Adapun bila keluar dari ketaatan kepada penguasa akan menimbulkan kerusakan yang besar dan hilangnya keamanan, menzhalimi masyarakat, terbunuhnya orang-orang yang tidak bersalah, dan lain sebagainya dari kerusakan-kerusakan yang besar, maka hal ini tidak boleh dilakukan.

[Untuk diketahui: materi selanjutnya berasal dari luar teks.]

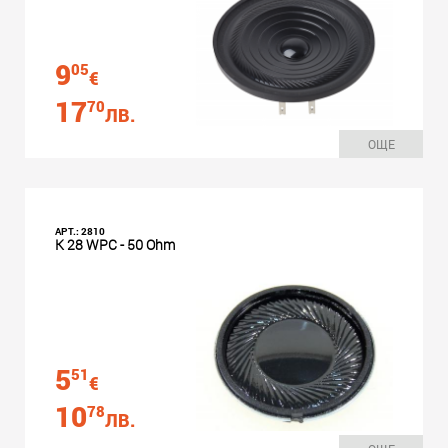
9
05
€
17
70
ЛВ.
ОЩЕ
АРТ.: 2810
K 28 WPC - 50 Ohm
5
51
€
10
78
ЛВ.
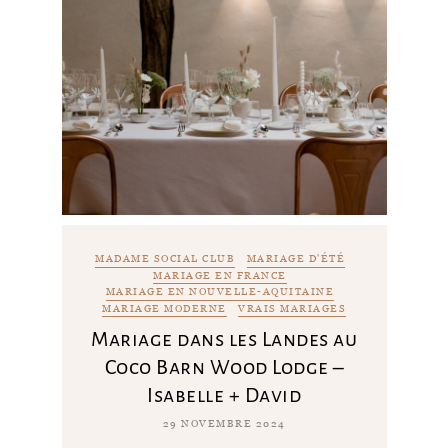
MADAME SOCIAL CLUB
MARIAGE D'ÉTÉ
MARIAGE EN FRANCE
MARIAGE EN NOUVELLE-AQUITAINE
MARIAGE MODERNE
VRAIS MARIAGES
Mariage dans les Landes au
Coco Barn Wood Lodge –
Isabelle + David
29 NOVEMBRE 2024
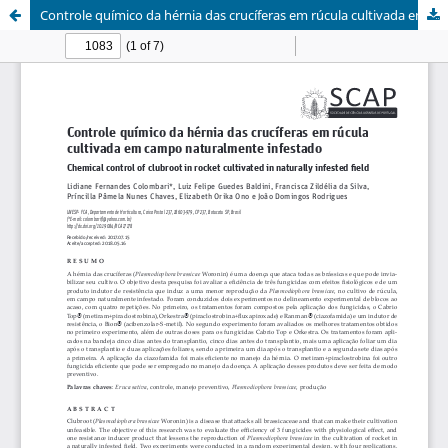
Controle químico da hérnia das crucíferas em rúcula cultivada em campo naturalmente infestado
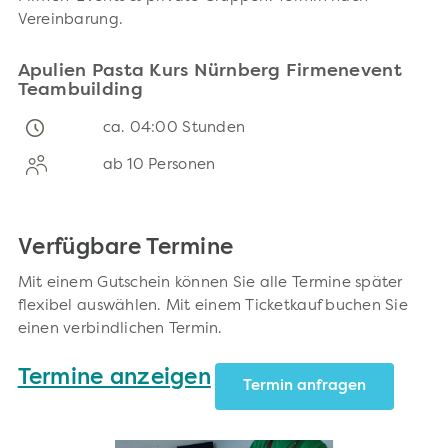
Vereinbarung.
Apulien Pasta Kurs Nürnberg Firmenevent
Teambuilding
ca. 04:00 Stunden
ab 10 Personen
Verfügbare Termine
Mit einem Gutschein können Sie alle Termine später
flexibel auswählen. Mit einem Ticketkauf buchen Sie
einen verbindlichen Termin.
Termine anzeigen
Termin anfragen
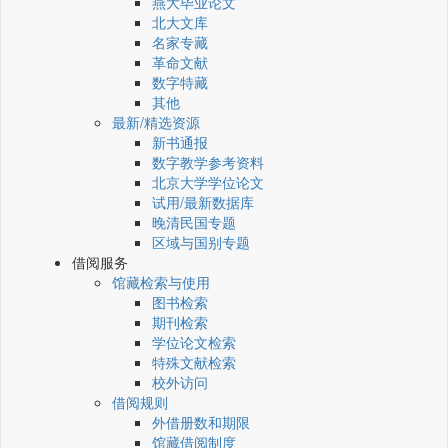
燕大毕业论文
北大文库
名家专藏
革命文献
数字特藏
其他
最新/精选资源
新书通报
数字教学参考资料
北京大学学位论文
试用/最新数据库
晚清民国专题
区域与国别专题
借阅服务
馆藏检索与使用
图书检索
期刊检索
学位论文检索
特殊文献检索
校外访问
借阅规则
外借册数和期限
馆藏借阅制度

Dalam kondisi seperti itu wajib bersabar, mendengar dan taat dalam kebaikan serta menasihati para pemimpin dan mendoakan mereka dengan kebaikan, berusaha untuk mengurangi kerusakan dan meminimalkannya serta memperbanyak kebaikan, dan inilah cara yang paling baik yang seharusnya ditempuh, oleh karena dalam hal itu ada maslahat yang besar bagi kaum muslimin pada umumnya, dan karena sesungguhnya dalam hal itu ada upaya meminimalkan kerusakan dan memperbanyak kebaikan, dan karena dalam hal itu juga ada usaha memelihara keamanan dan keselamatan kaum muslimin dari keburukan yang lebih besar. Kita memohon kepada Allah ta’ala hidayah dan taufikNya untuk kita semua.”

Sumber: Fatwa-Fatwa Terlengkap Seputar Terorisme, Jihad dan Mengkafirkan Muslim, disusun oleh : Abul Asybal Ahmad bin Salim al-Mishri, cet: Darul Haq – Jakarta.